What the exercise asks
Could you copy each line of the listing that holds "bounding"?

——

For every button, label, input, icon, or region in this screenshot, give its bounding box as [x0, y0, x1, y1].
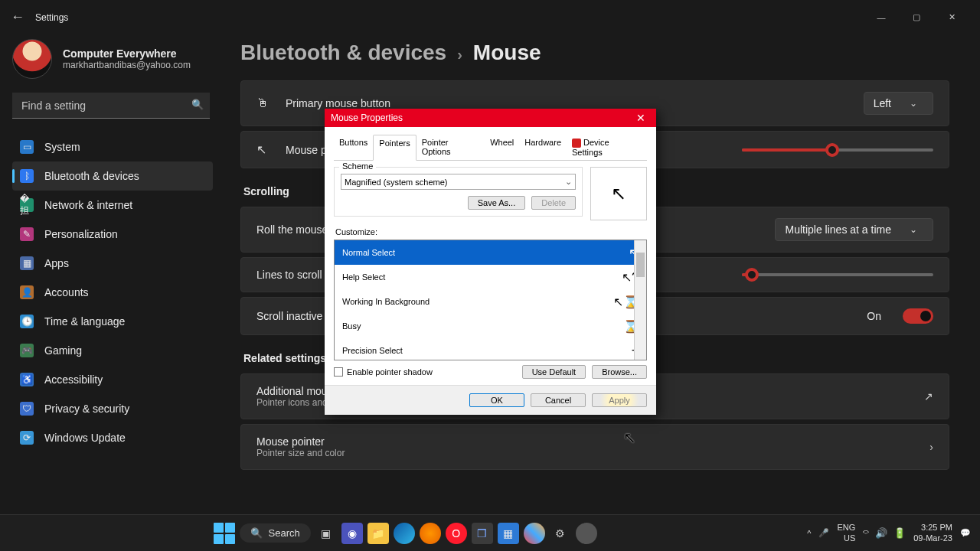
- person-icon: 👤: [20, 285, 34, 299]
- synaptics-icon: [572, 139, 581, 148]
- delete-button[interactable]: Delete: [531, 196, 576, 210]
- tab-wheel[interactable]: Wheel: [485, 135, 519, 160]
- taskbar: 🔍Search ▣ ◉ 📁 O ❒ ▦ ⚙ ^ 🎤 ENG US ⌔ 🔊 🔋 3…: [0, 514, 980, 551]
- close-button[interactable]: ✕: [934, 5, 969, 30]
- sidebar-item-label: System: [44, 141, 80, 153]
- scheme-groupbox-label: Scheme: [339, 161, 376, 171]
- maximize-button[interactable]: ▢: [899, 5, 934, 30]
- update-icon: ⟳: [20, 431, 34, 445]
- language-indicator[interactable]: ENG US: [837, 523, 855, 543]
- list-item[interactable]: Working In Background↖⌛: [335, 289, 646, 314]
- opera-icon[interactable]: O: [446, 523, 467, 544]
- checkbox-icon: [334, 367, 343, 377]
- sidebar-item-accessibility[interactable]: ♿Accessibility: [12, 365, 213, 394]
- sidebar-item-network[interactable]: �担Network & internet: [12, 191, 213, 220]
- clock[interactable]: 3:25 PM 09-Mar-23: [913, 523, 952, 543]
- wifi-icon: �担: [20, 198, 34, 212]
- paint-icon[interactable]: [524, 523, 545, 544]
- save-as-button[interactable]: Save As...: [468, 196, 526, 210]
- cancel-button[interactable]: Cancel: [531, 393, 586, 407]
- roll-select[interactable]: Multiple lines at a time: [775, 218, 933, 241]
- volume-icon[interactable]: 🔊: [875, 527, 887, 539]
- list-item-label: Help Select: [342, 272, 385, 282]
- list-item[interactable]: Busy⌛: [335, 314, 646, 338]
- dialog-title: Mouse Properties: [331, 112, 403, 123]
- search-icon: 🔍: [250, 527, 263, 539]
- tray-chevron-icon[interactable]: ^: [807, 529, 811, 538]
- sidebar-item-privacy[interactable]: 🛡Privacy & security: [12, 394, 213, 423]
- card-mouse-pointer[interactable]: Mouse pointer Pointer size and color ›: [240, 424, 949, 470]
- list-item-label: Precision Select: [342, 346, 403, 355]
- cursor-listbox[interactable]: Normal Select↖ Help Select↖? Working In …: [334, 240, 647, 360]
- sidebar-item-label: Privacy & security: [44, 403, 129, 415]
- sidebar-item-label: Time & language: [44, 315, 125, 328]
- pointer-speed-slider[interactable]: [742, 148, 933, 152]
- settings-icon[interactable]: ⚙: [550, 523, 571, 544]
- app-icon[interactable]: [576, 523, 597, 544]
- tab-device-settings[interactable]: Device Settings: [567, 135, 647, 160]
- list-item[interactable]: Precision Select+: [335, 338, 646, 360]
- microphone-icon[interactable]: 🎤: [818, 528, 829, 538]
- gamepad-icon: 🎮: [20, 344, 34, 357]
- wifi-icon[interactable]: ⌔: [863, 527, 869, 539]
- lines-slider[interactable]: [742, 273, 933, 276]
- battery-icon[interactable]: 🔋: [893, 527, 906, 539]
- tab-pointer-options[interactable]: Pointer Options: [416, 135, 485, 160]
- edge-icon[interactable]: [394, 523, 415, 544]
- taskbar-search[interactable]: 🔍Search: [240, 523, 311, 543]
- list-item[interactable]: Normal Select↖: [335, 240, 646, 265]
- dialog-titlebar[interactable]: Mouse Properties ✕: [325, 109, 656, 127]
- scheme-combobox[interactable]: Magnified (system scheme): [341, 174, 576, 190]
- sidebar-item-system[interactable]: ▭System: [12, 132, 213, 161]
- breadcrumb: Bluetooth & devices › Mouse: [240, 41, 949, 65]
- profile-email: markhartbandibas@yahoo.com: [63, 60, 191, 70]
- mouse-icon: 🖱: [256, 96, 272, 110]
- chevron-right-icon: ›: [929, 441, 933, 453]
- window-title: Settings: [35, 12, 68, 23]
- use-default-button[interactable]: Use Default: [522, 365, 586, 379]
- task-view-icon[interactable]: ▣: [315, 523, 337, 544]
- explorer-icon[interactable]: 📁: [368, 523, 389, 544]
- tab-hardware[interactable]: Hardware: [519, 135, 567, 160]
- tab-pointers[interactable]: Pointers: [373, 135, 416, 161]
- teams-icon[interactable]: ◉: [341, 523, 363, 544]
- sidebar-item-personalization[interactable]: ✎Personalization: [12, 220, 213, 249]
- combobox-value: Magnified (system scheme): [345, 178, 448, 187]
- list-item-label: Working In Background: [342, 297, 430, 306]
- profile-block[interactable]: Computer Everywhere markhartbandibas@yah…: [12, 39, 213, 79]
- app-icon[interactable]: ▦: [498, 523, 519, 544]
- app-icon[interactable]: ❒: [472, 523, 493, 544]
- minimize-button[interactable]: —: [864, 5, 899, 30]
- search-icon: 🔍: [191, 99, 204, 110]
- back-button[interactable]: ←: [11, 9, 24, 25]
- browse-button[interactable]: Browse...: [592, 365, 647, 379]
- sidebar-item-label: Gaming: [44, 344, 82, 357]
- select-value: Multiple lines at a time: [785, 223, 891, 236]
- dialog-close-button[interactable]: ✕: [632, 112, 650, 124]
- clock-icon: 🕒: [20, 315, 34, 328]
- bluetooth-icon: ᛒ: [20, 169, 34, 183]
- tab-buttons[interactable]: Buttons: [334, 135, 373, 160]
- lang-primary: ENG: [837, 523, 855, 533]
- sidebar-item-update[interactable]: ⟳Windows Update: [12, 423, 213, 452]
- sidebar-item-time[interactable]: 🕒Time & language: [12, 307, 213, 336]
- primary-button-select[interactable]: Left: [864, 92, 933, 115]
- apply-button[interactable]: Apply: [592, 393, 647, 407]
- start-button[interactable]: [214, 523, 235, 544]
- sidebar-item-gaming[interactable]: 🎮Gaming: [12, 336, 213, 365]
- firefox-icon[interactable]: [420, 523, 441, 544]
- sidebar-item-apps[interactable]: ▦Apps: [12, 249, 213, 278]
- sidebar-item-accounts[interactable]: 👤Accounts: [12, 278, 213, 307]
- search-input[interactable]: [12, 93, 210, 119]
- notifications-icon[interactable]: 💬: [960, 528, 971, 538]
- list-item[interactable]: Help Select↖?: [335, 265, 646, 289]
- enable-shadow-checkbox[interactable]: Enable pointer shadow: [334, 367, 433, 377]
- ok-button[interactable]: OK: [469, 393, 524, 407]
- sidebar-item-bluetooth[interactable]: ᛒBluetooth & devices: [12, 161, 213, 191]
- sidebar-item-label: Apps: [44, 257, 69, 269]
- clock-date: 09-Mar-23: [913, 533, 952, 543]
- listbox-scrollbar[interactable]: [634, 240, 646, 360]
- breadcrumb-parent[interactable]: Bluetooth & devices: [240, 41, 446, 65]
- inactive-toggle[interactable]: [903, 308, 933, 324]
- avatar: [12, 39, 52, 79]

——

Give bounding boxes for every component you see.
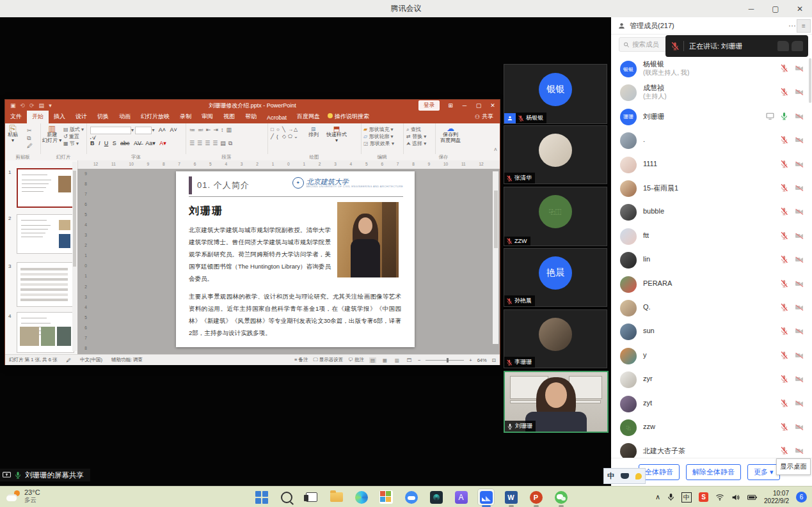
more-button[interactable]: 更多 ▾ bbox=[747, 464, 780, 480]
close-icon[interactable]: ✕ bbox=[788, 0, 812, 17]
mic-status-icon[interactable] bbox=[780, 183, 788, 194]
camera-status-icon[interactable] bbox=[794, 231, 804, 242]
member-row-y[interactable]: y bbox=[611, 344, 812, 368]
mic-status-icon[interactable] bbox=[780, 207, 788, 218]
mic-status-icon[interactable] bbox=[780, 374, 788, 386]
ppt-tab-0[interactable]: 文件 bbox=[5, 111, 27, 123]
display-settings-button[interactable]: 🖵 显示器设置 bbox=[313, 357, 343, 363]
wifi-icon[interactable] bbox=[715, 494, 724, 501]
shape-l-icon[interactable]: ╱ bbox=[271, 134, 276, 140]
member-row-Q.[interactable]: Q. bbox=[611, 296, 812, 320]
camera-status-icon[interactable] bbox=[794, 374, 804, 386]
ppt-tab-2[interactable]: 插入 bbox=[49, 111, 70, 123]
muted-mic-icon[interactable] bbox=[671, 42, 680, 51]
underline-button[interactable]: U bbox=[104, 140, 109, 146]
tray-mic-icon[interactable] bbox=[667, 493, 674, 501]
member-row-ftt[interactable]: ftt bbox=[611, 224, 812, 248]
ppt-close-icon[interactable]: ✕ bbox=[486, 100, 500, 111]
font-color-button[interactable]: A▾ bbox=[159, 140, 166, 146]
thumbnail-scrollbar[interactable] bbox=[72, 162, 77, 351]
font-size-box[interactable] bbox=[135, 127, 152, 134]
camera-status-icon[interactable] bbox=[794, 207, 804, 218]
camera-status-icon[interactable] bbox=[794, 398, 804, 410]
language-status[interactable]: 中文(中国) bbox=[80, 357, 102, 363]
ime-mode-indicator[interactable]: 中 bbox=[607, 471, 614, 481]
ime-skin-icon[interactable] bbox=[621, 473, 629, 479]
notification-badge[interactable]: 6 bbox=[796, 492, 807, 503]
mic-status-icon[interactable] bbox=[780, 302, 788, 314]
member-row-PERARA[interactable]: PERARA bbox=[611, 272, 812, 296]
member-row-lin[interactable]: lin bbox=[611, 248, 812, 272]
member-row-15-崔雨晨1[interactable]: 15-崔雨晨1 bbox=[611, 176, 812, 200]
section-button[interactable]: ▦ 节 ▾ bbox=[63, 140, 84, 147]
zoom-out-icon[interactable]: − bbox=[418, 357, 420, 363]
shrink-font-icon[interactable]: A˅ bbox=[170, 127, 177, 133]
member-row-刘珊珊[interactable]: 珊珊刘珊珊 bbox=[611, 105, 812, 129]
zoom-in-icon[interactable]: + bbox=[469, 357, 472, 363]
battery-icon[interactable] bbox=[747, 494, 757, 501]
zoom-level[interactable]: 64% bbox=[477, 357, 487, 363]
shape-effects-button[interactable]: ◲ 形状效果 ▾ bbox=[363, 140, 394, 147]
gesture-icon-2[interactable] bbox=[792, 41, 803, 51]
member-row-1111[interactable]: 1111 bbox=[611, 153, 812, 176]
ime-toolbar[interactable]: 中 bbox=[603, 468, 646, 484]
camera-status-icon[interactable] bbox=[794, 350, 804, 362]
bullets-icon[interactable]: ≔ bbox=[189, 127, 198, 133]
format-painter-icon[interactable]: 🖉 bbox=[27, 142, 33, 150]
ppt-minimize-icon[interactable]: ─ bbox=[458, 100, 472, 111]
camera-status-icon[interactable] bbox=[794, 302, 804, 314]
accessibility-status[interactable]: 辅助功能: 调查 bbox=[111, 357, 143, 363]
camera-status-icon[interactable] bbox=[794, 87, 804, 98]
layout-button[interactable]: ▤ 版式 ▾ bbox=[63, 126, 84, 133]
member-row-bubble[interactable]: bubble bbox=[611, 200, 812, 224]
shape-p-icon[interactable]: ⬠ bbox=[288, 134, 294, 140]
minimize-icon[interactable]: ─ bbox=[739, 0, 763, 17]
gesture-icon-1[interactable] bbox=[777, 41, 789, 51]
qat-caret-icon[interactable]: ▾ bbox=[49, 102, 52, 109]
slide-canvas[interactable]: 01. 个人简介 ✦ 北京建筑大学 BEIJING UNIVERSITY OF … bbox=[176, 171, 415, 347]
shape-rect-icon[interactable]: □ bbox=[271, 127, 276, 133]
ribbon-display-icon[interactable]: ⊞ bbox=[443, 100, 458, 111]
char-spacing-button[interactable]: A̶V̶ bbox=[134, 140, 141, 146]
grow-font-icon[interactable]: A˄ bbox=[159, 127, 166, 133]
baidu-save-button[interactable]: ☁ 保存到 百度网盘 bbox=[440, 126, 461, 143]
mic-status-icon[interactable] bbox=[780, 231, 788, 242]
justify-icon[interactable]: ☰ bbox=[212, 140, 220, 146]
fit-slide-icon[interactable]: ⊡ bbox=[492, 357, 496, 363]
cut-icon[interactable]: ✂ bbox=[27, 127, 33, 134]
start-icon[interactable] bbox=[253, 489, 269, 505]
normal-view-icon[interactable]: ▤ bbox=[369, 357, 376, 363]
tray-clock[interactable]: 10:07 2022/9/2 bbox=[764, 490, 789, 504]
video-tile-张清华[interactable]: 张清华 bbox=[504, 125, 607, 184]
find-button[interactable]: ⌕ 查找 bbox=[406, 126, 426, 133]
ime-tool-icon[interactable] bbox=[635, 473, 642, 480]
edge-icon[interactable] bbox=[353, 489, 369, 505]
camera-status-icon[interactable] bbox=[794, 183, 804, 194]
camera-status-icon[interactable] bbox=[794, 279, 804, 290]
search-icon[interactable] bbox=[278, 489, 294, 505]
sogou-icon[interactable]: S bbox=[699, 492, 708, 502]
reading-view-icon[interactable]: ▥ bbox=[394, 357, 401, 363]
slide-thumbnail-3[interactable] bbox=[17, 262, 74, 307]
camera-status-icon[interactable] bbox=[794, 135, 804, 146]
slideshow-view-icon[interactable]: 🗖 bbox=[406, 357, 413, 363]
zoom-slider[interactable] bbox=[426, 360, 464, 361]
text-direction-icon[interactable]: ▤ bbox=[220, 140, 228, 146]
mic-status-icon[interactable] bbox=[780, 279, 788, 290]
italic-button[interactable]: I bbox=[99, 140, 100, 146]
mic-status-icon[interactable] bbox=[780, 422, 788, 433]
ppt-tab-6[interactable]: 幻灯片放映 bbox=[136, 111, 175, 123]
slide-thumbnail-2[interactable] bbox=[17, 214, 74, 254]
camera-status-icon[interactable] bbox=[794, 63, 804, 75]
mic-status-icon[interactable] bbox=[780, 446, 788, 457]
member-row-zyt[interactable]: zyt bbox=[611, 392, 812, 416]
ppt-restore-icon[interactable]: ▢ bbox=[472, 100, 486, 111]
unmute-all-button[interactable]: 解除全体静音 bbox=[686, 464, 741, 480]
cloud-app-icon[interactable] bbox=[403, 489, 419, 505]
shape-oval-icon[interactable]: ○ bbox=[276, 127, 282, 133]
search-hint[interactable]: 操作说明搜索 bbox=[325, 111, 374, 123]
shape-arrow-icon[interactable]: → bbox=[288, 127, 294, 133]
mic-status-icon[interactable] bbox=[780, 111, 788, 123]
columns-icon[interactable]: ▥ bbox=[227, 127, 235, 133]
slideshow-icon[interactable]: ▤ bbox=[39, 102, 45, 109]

——

Output for this exercise
For every button, label, input, icon, or region in this screenshot, give its bounding box as [x0, y0, x1, y1].
Give bounding boxes for every component you see.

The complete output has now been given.